Pavlovian deference or heart-felt respect: the shadow or the substance? (Point 1)

Grovelling  Reading the contents of your website was a great awakening for me. You have been able to articulate what I’ve been thinking myself for years. The idea that the British people should display grovelling respect to the members of one family because they are ‘royal’ is nonsense. True respect has to be earned; it is not due to someone because of an accident of birth.   

True respect  I cannot think of a better example than when I was part of the great multitude that had assembled in Trafalgar Square in the summer of 1996 to greet Nelson Mandela on his visit to London. As Mandela alighted from his car at the end of Whitehall and walked through the ecstatic crowd to South Africa House, he was enveloped by the warmth and admiration of the assembled masses. It was the most remarkable example of collective love and respect given to an individual that I have ever experienced.
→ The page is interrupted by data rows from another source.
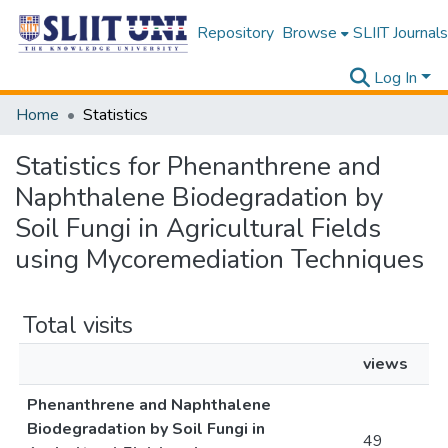
Repository
Browse
SLIIT Journals
Log In
Home
Statistics
Statistics for Phenanthrene and
Naphthalene Biodegradation by
Soil Fungi in Agricultural Fields
using Mycoremediation Techniques
Total visits
views
Phenanthrene and Naphthalene
Biodegradation by Soil Fungi in
49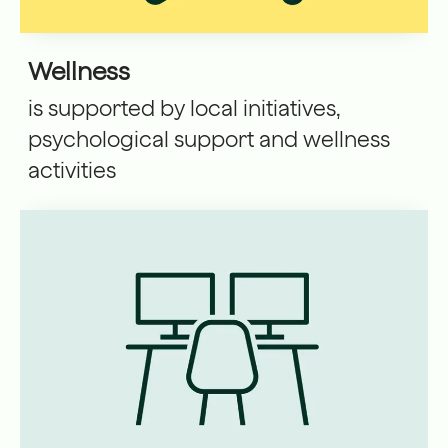
Wellness
is supported by local initiatives,
psychological support and wellness
activities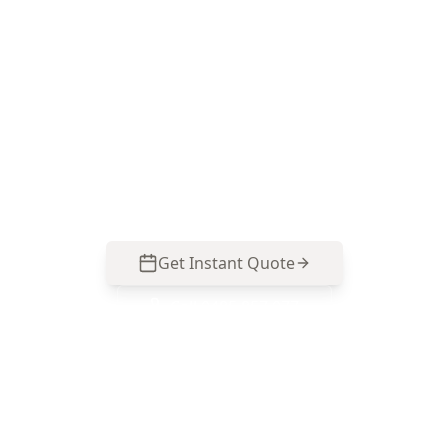
purchase inspection
ACE Building and Pest Inspections delivers a
defect-focused report that suits Caulfield’s mix
of older homes and renovated properties—call
0485 857 077 to secure an inspection before you
sign.
Get Instant Quote
Call
0485 857 077
No obligation quote
Same day reports
Licensed inspectors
For what the people there realised was that standing before them was a genuine prince among men. Imprisonment by the apartheid regime in South Africa had not diminished his dignity, but had served to make it greater. 

Majesty  Moreover, after  Mandela's  release from jail, he exhibited none of the rancour and bitterness one might expect. On becoming the new leader of South Africa, he shunned the vanity of office. Mandela could live in a hovel and the world would still beat a pathway to his door. Genuine majesty comes from within the individual, not from gilded palaces.